In the past decade, there have been several national initiatives to collect social media content. Depending on the purpose and resources of the institution, these archival efforts employ varying methods to harvest content deemed significant by the institution.

In 2008, the National Archives of Great Britain began a beta test of a Twitter archival program, designed to collect tweets from official government organizations. Using tools not publicly named, the Archives collected original tweets from official government accounts. Any retweets by official accounts were excluded from capture, as were all tweets and retweets from external accounts. Linked content from official UK government web pages was also captured and preserved. By the time the initial test ended in 2013, 65,000 tweets from 43 government accounts, as well as 7 other accounts affiliated with the 2012 London Olympic and Paralympic Games, had been archived and made available to the public.[1] The National Archives also created a similar compilation of YouTube videos.[2]

In 2010, the Library of Congress (LOC) announced an agreement with Twitter that would initially provide the Library with all publicly published tweets from Twitter’s founding in 2006 to 2010. The agreement also stipulated that Twitter would continue to provide all future public tweets to the LOC. A 2013 white page update on the Twitter archive stated that the LOC had collected 170 billion tweets at the time.[3] Currently, the tweets are not publicly accessible, partially due to the large volume of tweets and insufficient software to divide and search all of the data accumulated to make it usable for researchers.[4]

Organized in 2011 by the Department of Informatics at the Aristotle University of Thessaloniki in Thessaloniki, Greece, and funded by the European Commission, BlogForever worked alongside 12 European organizations with “multidisciplinary skills and ongoing work in weblogs, digital preservation, web archiving, semantics, analytics and software engineering skills" to create a site that would “harvest, preserve, manage and reuse blog content.”[5] Their work eventually became a blog archiving toolkit designed for use by businesses and individuals. The BlogForever Platform consists of a digital repository and a web crawler (“Spider”). There are two parallel versions of the Spider, one based on the open source Python framework, and the other based on the proprietary .Net framework. As the name implies, BlogForever was built solely to harvest blog posts. Both the Spider and repository components of the BlogForever Platform can be used with other repositories and crawlers. Despite the project having ended in 2013, BlogForever has not shared details on the product’s adoption.[6]

The incorporation of social media content into archival collections is becoming increasingly prominent among local and regional cultural heritage institutions in the United States. One common practice is to collect social media immediately relevant to the institution, such as a government documenting official tweets and blog posts, or a university documenting the social media presence of campus organizations and departments. Recently, institutions have also begun collecting social media content generated from significant current events in order to document public sentiments in real time. These events may not be directly related to the institution, but to a wider national narrative. While institutions are collecting social media content themselves using harvesting tools or partnering with third-party vendors, they are also accepting social media data from donors alongside their physical collections.  

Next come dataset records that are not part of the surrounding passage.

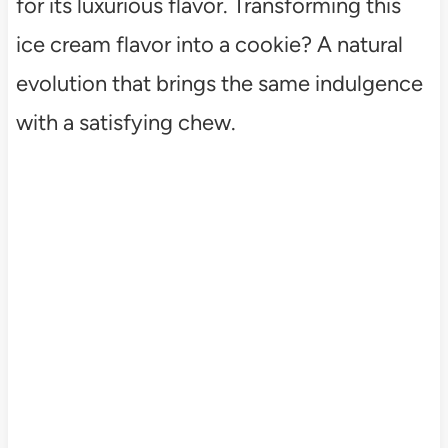
for its luxurious flavor. Transforming this
ice cream flavor into a cookie? A natural
evolution that brings the same indulgence
with a satisfying chew.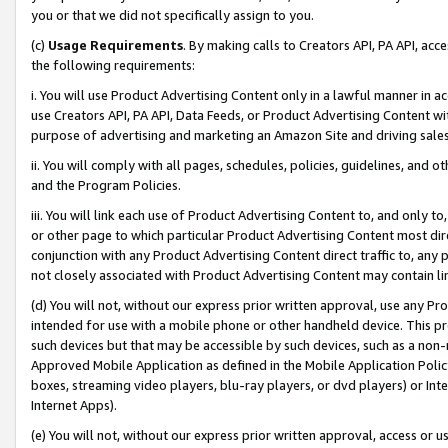
you or that we did not specifically assign to you.
(c)
Usage Requirements
. By making calls to Creators API, PA API, ac
the following requirements:
i. You will use Product Advertising Content only in a lawful manner in a
use Creators API, PA API, Data Feeds, or Product Advertising Content wit
purpose of advertising and marketing an Amazon Site and driving sales
ii. You will comply with all pages, schedules, policies, guidelines, and o
and the Program Policies.
iii. You will link each use of Product Advertising Content to, and only 
or other page to which particular Product Advertising Content most direc
conjunction with any Product Advertising Content direct traffic to, any 
not closely associated with Product Advertising Content may contain lin
(d) You will not, without our express prior written approval, use any Pr
intended for use with a mobile phone or other handheld device. This proh
such devices but that may be accessible by such devices, such as a non-
Approved Mobile Application as defined in the Mobile Application Policy; 
boxes, streaming video players, blu-ray players, or dvd players) or Inte
Internet Apps).
(e) You will not, without our express prior written approval, access or 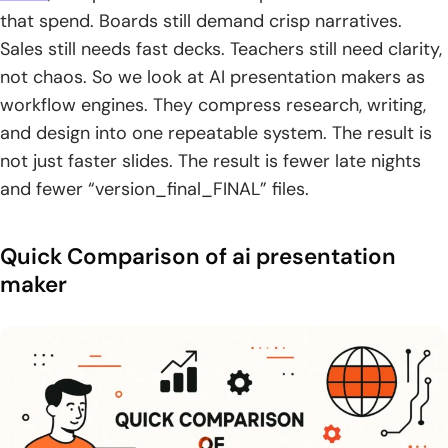
8. Tome AI PPT
that spend. Boards still demand crisp narratives.
9. Google Slides
Sales still needs fast decks. Teachers still need clarity,
not chaos. So we look at AI presentation makers as
10. Microsoft PowerPoint
workflow engines. They compress research, writing,
and design into one repeatable system. The result is
11. Figma
not just faster slides. The result is fewer late nights
12. Freepik
and fewer “version_final_FINAL” files.
13. Flaticon
Quick Comparison of ai presentation
14. Storyset
maker
15. Smartick
16. Murf AI
17. Krikey AI
18. Affinity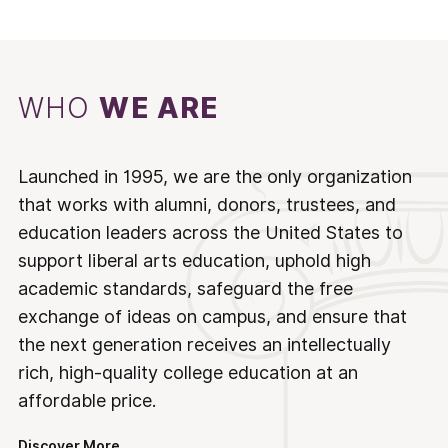
WHO
WE ARE
Launched in 1995, we are the only organization
that works with alumni, donors, trustees, and
education leaders across the United States to
support liberal arts education, uphold high
academic standards, safeguard the free
exchange of ideas on campus, and ensure that
the next generation receives an intellectually
rich, high-quality college education at an
affordable price.
Discover More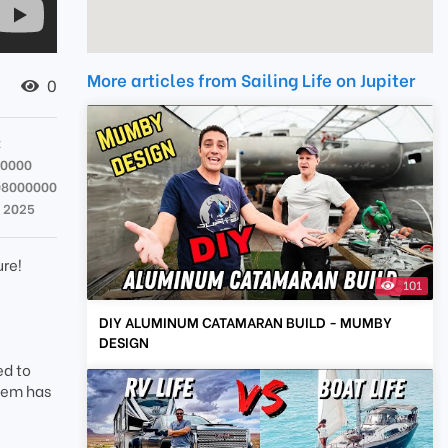
More articles from Sailing Life on Jupiter
0
x
00000
08000000
r 2025
ure!
101
DIY ALUMINUM CATAMARAN BUILD - MUMBY
DESIGN
ed to
item has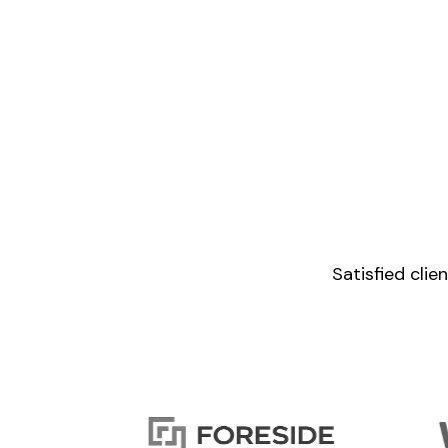
Satisfied cli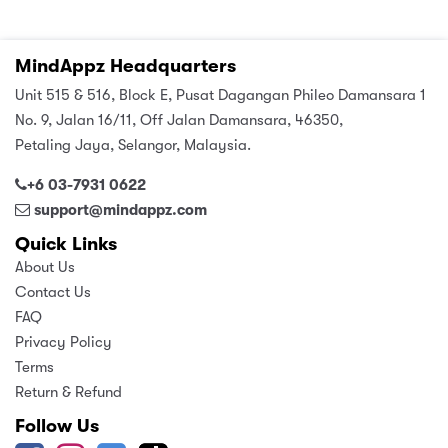
MindAppz Headquarters
Unit 515 & 516, Block E, Pusat Dagangan Phileo Damansara 1
No. 9, Jalan 16/11, Off Jalan Damansara, 46350,
Petaling Jaya, Selangor, Malaysia.
+6 03-7931 0622
support@mindappz.com
Quick Links
About Us
Contact Us
FAQ
Privacy Policy
Terms
Return & Refund
Follow Us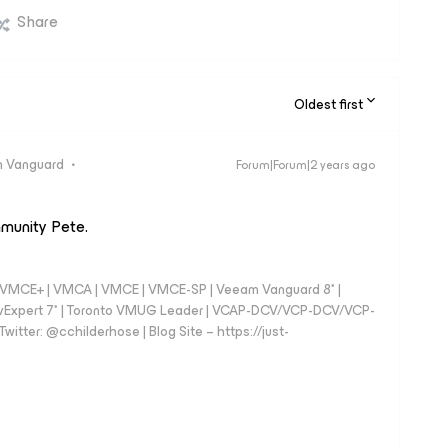
Share
Oldest first
 Vanguard
Forum|Forum|2 years ago
mmunity Pete.
 - VMCE+ | VMCA | VMCE | VMCE-SP | Veeam Vanguard 8* |
vExpert 7* | Toronto VMUG Leader | VCAP-DCV/VCP-DCV/VCP-
witter: @cchilderhose | Blog Site – https://just-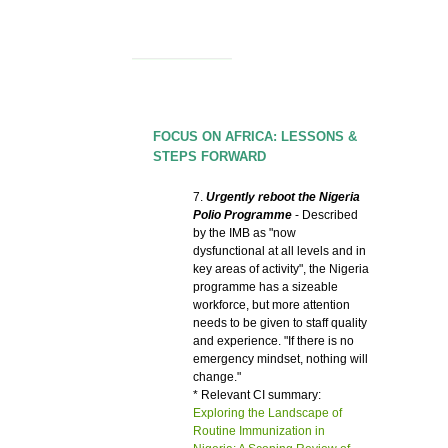
FOCUS ON AFRICA: LESSONS &
STEPS FORWARD
7.
Urgently reboot the Nigeria
Polio Programme
- Described
by the IMB as "now
dysfunctional at all levels and in
key areas of activity", the Nigeria
programme has a sizeable
workforce, but more attention
needs to be given to staff quality
and experience. "If there is no
emergency mindset, nothing will
change."
* Relevant CI summary:
Exploring the Landscape of
Routine Immunization in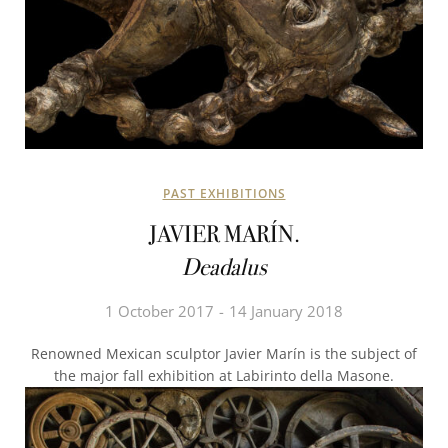
PAST EXHIBITIONS
JAVIER MARÍN.
Deadalus
1 October 2017
14 January 2018
Renowned Mexican sculptor Javier Marín is the subject of
the major fall exhibition at Labirinto della Masone.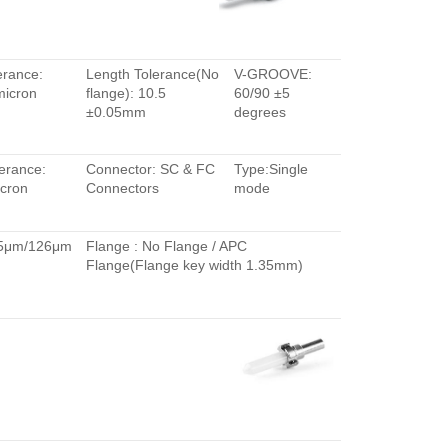
erance:
Length Tolerance(No
V-GROOVE:
micron
flange): 10.5
60/90 ±5
±0.05mm
degrees
erance:
Connector: SC & FC
Type:Single
cron
Connectors
mode
.5μm/126μm
Flange : No Flange / APC
Flange(Flange key width 1.35mm)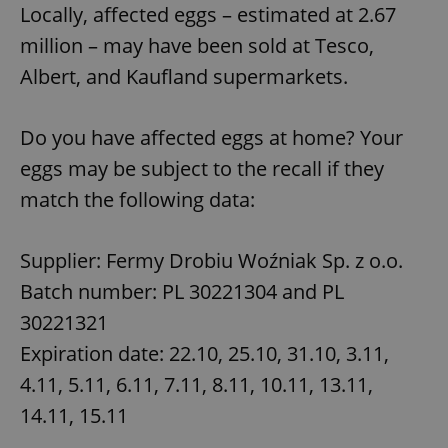
Locally, affected eggs – estimated at 2.67
million – may have been sold at Tesco,
Albert, and Kaufland supermarkets.
Do you have affected eggs at home? Your
eggs may be subject to the recall if they
match the following data:
Supplier: Fermy Drobiu Woźniak Sp. z o.o.
Batch number: PL 30221304 and PL
30221321
Expiration date: 22.10, 25.10, 31.10, 3.11,
4.11, 5.11, 6.11, 7.11, 8.11, 10.11, 13.11,
14.11, 15.11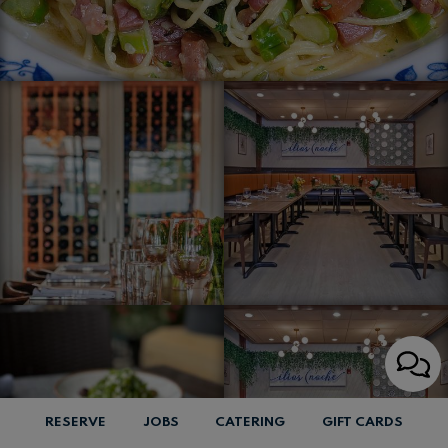
RESERVE
JOBS
CATERING
GIFT CARDS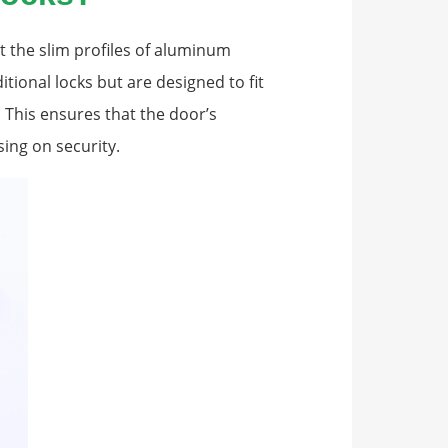
it the slim profiles of aluminum
itional locks but are designed to fit
 This ensures that the door’s
ing on security.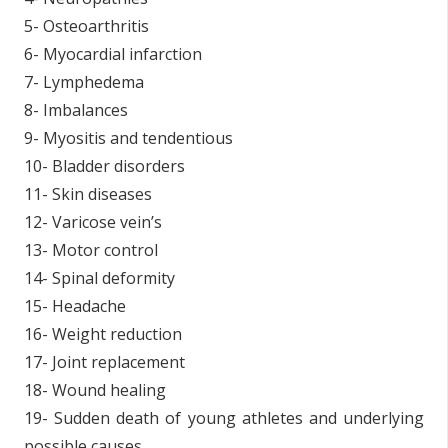
5- Osteoarthritis
6- Myocardial infarction
7- Lymphedema
8- Imbalances
9- Myositis and tendentious
10- Bladder disorders
11- Skin diseases
12- Varicose vein’s
13- Motor control
14- Spinal deformity
15- Headache
16- Weight reduction
17- Joint replacement
18- Wound healing
19- Sudden death of young athletes and underlying
possible causes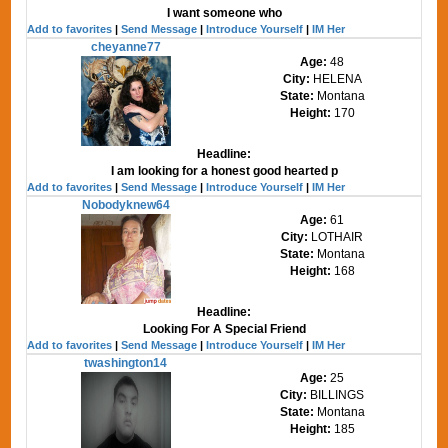
I want someone who
Add to favorites
|
Send Message
|
Introduce Yourself
|
IM Her
cheyanne77
Age:
48
City:
HELENA
State:
Montana
Height:
170
Headline:
I am looking for a honest good hearted p
Add to favorites
|
Send Message
|
Introduce Yourself
|
IM Her
Nobodyknew64
Age:
61
City:
LOTHAIR
State:
Montana
Height:
168
Headline:
Looking For A Special Friend
Add to favorites
|
Send Message
|
Introduce Yourself
|
IM Her
twashington14
Age:
25
City:
BILLINGS
State:
Montana
Height:
185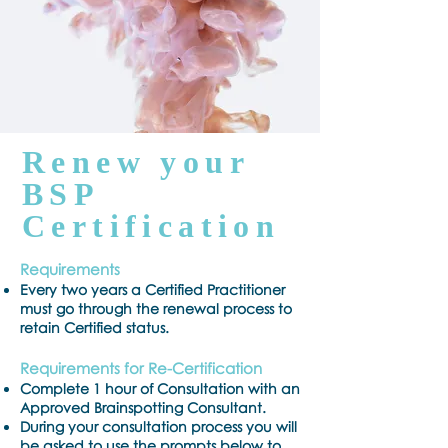
Renew your
BSP
Certification
Requirements
Every two years a Certified Practitioner
must go through the renewal process to
retain Certified status.
Requirements for Re-Certification
Complete 1 hour of Consultation with an
Approved Brainspotting Consultant.
During your consultation process you will
be asked to use the prompts below to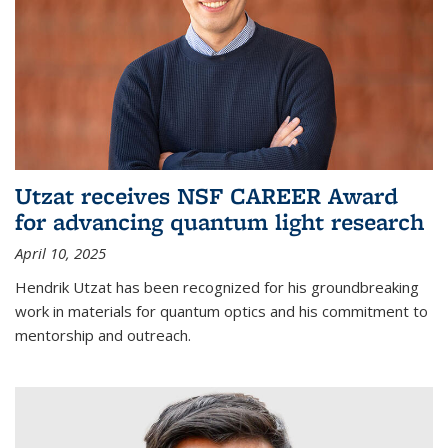
Utzat receives NSF CAREER Award
for advancing quantum light research
April 10, 2025
Hendrik Utzat has been recognized for his groundbreaking
work in materials for quantum optics and his commitment to
mentorship and outreach.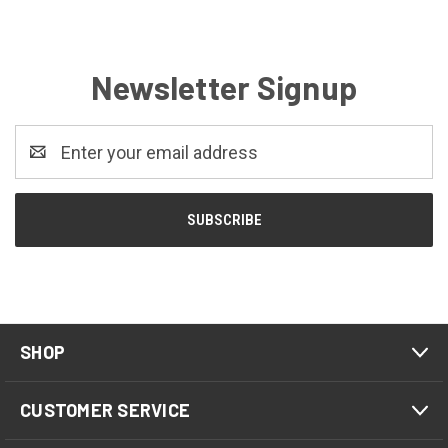
Newsletter Signup
Email
Address
SHOP
CUSTOMER SERVICE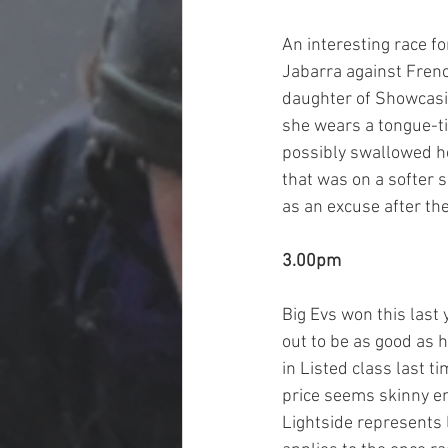
An interesting race f
Jabarra against Fren
daughter of Showcasin
she wears a tongue-tie
possibly swallowed he
that was on a softer s
as an excuse after the
3.00pm
Big Evs won this last 
out to be as good as h
in Listed class last 
price seems skinny en
Lightside represents l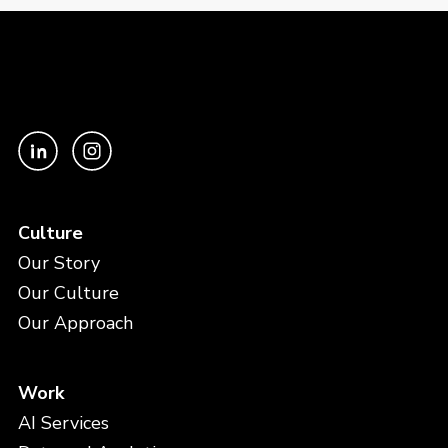
Culture
Our Story
Our Culture
Our Approach
Work
AI Services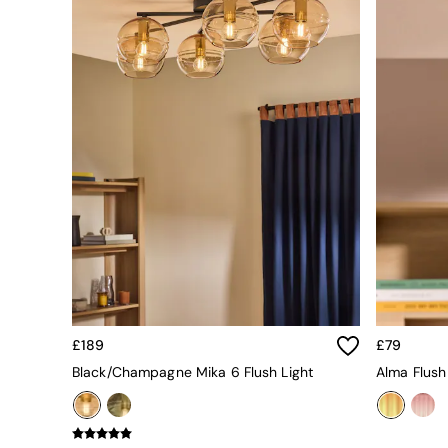
All bedding
Rugs
Curtains
Cushions & Throws
Cushions
Throws
Home Accessories
Home Fragrance
Mirrors
Wall Art
Vases
Clocks
Inspiration
Asiatic Rugs
Beards & Daisies
East End Prints
Emma
£189
£79
Jasper Conran London
Black/Champagne Mika 6 Flush Light
Alma Flush
Joseph Joseph
MADE.COM
Paper Collective
Secret Linen Store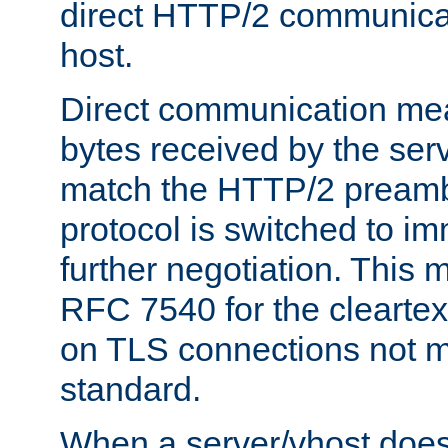
direct HTTP/2 communicati
host.
Direct communication means
bytes received by the ser
match the HTTP/2 preamb
protocol is switched to i
further negotiation. This 
RFC 7540 for the cleartext
on TLS connections not 
standard.
When a server/vhost does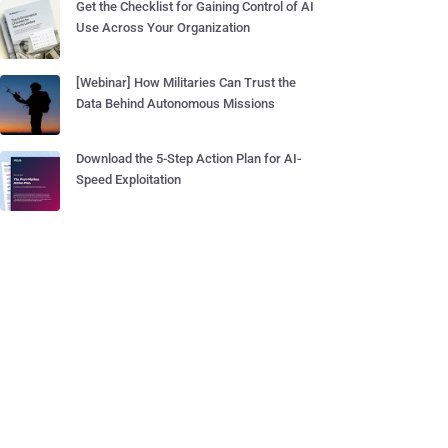
Get the Checklist for Gaining Control of AI
Use Across Your Organization
[Webinar] How Militaries Can Trust the
Data Behind Autonomous Missions
Download the 5-Step Action Plan for AI-
Speed Exploitation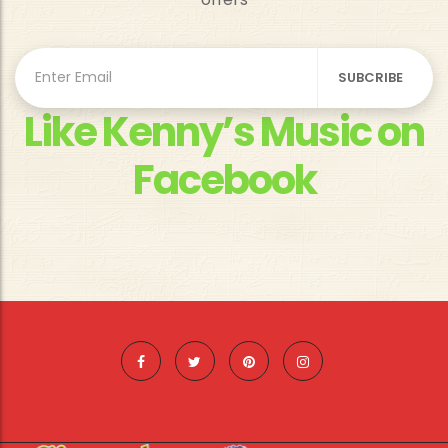
Like Kenny’s Music on
Facebook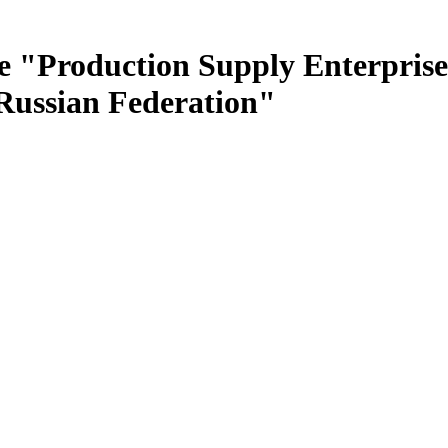
e "Production Supply Enterprise
 Russian Federation"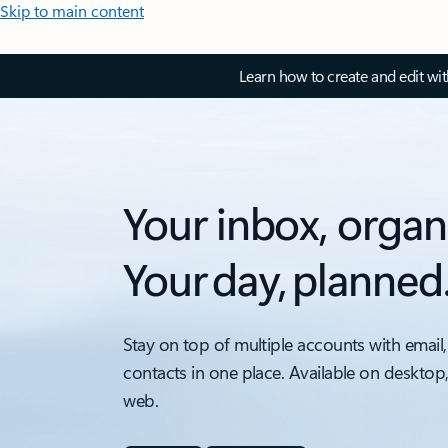
Skip to main content
Learn how to create and edit wi
Your inbox, organ
Your day, planned
Stay on top of multiple accounts with email,
contacts in one place. Available on desktop
web.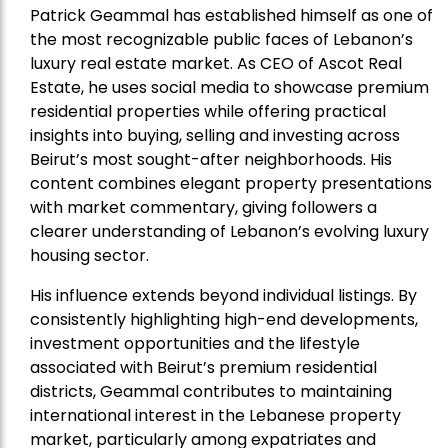
Patrick Geammal has established himself as one of
the most recognizable public faces of Lebanon’s
luxury real estate market. As CEO of Ascot Real
Estate, he uses social media to showcase premium
residential properties while offering practical
insights into buying, selling and investing across
Beirut’s most sought-after neighborhoods. His
content combines elegant property presentations
with market commentary, giving followers a
clearer understanding of Lebanon’s evolving luxury
housing sector.
His influence extends beyond individual listings. By
consistently highlighting high-end developments,
investment opportunities and the lifestyle
associated with Beirut’s premium residential
districts, Geammal contributes to maintaining
international interest in the Lebanese property
market, particularly among expatriates and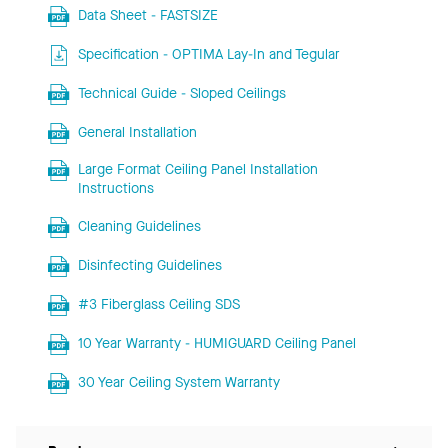
Data Sheet - FASTSIZE
Specification - OPTIMA Lay-In and Tegular
Technical Guide - Sloped Ceilings
General Installation
Large Format Ceiling Panel Installation
Instructions
Cleaning Guidelines
Disinfecting Guidelines
#3 Fiberglass Ceiling SDS
10 Year Warranty - HUMIGUARD Ceiling Panel
30 Year Ceiling System Warranty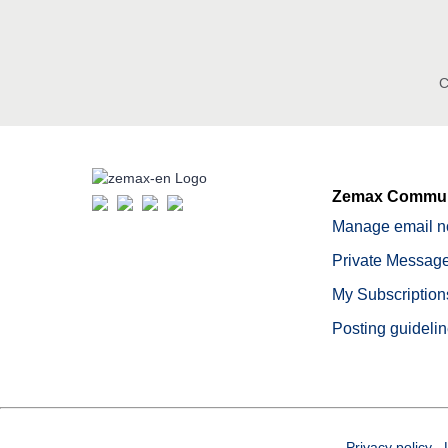
C
Zemax Commun
Manage email no
Private Message
My Subscription
Posting guideli
Privacy policy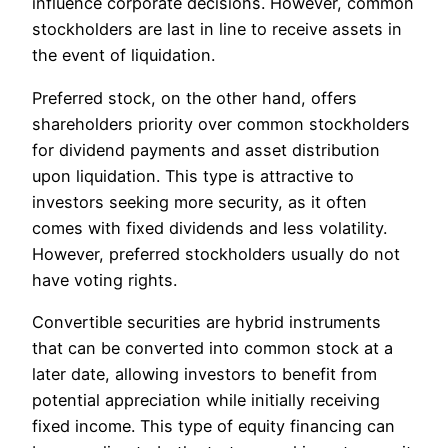
influence corporate decisions. However, common
stockholders are last in line to receive assets in
the event of liquidation.
Preferred stock, on the other hand, offers
shareholders priority over common stockholders
for dividend payments and asset distribution
upon liquidation. This type is attractive to
investors seeking more security, as it often
comes with fixed dividends and less volatility.
However, preferred stockholders usually do not
have voting rights.
Convertible securities are hybrid instruments
that can be converted into common stock at a
later date, allowing investors to benefit from
potential appreciation while initially receiving
fixed income. This type of equity financing can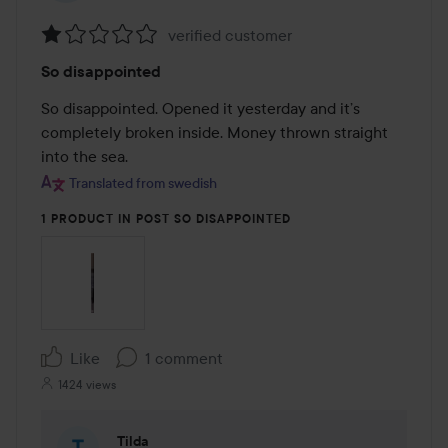
verified customer
Rating:
So disappointed
1
out
So disappointed. Opened it yesterday and it’s 
of
completely broken inside. Money thrown straight 
5
into the sea.
Translated from swedish
1 PRODUCT IN POST SO DISAPPOINTED
Like
1 comment
1424 views
Tilda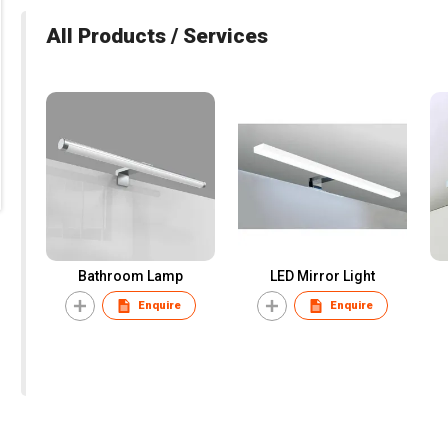
All Products / Services
Bathroom Lamp
LED Mirror Light
Enquire
Enquire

When Love Makes a Family, Inc., closed its doors in 2009, the foundation donated all of its records to Yale University. Included in those records were Facebook, Twitter, and YouTube data, along with other born digital records. Access to these digital records is limited; they can be viewed onsite via a Yale University Library Manuscripts and Archives computer.[7]

Some institutions have incorporated social media into their collections by actively soliciting “donations” at the onset of events of interest. In June 2012, University of Virginia President Teresa Sullivan was forced to resign after two years in the position.[8] University staff and students protested this action, and eventually Sullivan was reinstated. In the midst of the protest, UVA’s University Archives began to collect physical and digital materials related to the event, and called on the public to contribute their own materials to the historical record. The UVA Library created a website for the collection where already contributed items can be viewed and new contributions can be made. The scope of collection includes “public Facebook events and support groups [and] tweets that use hash tags related to the controversy.” As of June 2015, only a few social media contributions have been made. The collection consists of online news reports and other published articles, photographs, e-mails, letters, and links to web pages containing video and audio recordings. According to the website, the option to contribute to the collection remains open.[9]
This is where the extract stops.